Go through the listing below and list every line with "close".

□ □ □ □

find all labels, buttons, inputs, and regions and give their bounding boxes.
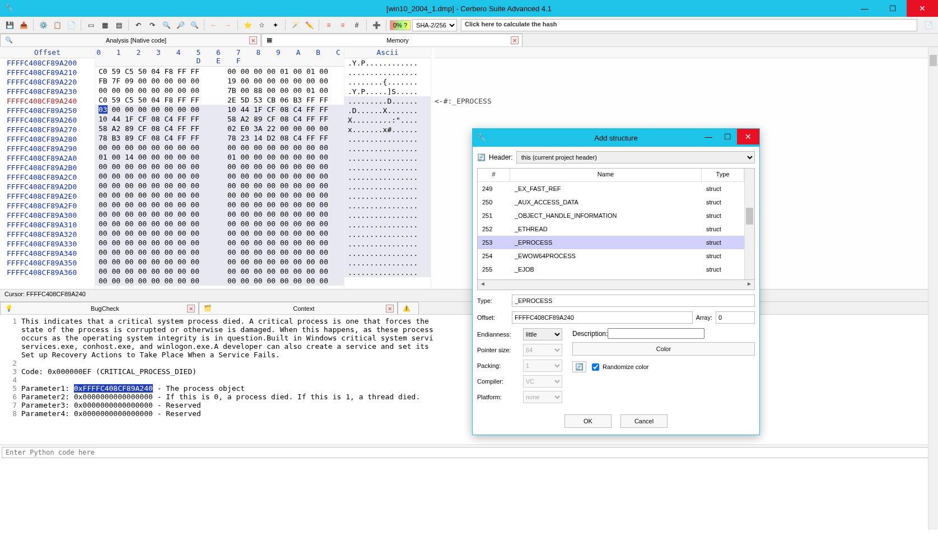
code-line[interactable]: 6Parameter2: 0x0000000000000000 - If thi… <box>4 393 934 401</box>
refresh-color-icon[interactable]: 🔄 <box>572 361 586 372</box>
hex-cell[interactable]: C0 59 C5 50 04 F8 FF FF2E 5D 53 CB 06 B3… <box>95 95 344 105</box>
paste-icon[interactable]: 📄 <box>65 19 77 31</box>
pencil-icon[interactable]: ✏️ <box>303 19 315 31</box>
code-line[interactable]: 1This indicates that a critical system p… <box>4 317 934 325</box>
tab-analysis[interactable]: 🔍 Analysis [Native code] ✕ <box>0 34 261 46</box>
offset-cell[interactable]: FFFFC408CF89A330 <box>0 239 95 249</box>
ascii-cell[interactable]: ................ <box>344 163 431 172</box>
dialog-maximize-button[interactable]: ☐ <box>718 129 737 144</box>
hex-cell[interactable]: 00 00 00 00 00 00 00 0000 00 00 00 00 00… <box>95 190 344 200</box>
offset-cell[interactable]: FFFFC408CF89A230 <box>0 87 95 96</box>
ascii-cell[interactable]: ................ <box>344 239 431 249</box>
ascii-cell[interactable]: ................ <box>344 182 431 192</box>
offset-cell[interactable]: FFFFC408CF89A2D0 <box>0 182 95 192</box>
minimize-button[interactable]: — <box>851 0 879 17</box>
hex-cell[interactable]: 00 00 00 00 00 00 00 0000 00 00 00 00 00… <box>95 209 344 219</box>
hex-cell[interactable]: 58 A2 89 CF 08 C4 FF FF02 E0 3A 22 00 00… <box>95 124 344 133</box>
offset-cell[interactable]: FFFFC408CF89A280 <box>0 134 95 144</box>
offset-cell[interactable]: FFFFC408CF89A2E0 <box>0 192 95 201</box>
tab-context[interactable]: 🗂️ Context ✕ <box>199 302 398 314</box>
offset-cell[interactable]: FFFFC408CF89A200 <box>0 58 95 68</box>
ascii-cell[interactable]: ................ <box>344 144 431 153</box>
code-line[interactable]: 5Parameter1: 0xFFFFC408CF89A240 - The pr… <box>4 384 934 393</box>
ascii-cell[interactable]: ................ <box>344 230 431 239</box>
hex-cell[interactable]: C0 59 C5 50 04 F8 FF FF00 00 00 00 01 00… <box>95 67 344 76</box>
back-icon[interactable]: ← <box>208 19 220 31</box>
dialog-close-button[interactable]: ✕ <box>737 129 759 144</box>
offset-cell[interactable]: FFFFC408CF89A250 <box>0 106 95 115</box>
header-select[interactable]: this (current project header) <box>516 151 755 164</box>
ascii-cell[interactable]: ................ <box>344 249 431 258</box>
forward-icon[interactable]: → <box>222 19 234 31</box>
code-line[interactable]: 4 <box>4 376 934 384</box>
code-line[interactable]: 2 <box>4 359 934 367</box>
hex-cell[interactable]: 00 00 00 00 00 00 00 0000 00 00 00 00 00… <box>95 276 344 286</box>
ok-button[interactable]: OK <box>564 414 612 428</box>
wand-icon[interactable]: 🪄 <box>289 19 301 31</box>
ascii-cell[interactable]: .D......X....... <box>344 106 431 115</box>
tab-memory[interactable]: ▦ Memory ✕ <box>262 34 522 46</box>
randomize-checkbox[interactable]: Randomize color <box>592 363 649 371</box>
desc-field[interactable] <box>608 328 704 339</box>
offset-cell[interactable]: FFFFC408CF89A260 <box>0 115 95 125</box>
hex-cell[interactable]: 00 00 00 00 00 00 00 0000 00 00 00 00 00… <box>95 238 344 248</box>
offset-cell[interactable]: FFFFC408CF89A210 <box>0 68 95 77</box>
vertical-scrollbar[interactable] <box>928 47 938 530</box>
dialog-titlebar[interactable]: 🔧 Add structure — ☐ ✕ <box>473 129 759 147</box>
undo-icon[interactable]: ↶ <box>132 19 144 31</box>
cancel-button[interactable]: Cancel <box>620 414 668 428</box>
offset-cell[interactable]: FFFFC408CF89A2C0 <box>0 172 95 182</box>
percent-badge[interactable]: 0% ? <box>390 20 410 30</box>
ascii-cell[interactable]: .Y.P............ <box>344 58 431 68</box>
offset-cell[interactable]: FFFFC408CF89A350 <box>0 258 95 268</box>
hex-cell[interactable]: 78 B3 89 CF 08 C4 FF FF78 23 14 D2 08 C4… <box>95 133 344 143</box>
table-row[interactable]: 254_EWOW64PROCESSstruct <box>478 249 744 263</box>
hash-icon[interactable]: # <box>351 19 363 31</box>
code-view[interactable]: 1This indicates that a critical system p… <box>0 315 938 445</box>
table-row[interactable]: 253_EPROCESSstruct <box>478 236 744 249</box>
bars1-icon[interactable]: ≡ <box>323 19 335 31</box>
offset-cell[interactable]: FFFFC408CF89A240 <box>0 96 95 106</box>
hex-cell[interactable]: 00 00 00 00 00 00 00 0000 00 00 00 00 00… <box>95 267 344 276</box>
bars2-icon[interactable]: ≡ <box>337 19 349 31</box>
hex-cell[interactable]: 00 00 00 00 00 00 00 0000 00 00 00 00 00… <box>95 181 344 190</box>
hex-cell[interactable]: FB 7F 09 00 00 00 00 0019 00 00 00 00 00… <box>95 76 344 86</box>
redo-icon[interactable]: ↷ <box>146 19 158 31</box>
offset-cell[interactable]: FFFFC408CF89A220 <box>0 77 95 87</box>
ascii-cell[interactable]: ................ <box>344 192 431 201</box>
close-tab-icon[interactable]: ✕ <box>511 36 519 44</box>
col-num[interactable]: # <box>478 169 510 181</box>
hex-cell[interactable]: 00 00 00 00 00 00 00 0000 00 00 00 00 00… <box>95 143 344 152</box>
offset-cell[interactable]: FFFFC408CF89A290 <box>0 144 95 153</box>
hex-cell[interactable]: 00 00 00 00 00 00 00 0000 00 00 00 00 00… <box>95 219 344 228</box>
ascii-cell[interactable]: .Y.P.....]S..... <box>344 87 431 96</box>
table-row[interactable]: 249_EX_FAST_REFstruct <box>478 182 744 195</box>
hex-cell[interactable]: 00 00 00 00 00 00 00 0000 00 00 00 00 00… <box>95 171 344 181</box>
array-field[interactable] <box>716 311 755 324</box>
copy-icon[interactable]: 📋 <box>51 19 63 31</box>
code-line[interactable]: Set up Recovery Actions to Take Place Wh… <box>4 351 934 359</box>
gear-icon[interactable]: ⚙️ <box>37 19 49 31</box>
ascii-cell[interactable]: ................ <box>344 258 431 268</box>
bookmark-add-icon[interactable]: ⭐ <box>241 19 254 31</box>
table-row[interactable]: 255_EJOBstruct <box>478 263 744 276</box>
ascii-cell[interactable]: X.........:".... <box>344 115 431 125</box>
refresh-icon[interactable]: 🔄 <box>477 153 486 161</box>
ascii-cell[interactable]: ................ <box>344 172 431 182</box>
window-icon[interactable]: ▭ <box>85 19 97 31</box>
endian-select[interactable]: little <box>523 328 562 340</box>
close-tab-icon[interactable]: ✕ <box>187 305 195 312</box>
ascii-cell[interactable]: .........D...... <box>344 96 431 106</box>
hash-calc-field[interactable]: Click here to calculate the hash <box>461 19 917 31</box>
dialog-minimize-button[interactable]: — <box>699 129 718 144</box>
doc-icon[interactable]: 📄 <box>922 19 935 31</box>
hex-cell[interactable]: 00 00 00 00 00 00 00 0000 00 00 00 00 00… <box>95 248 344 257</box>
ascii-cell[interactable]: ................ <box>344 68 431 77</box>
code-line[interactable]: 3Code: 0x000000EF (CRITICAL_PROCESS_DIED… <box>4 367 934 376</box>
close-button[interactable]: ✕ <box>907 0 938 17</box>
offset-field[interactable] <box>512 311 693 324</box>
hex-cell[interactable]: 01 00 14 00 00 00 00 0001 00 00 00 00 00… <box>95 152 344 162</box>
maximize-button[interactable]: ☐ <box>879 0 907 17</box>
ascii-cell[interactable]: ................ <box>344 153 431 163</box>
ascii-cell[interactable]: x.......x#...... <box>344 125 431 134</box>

□ □ □ □

## The completed task:
dialog-close-button[interactable]: ✕ <box>737 129 759 144</box>
close-tab-icon[interactable]: ✕ <box>511 36 519 44</box>
close-tab-icon[interactable]: ✕ <box>187 305 195 312</box>
close-button[interactable]: ✕ <box>907 0 938 17</box>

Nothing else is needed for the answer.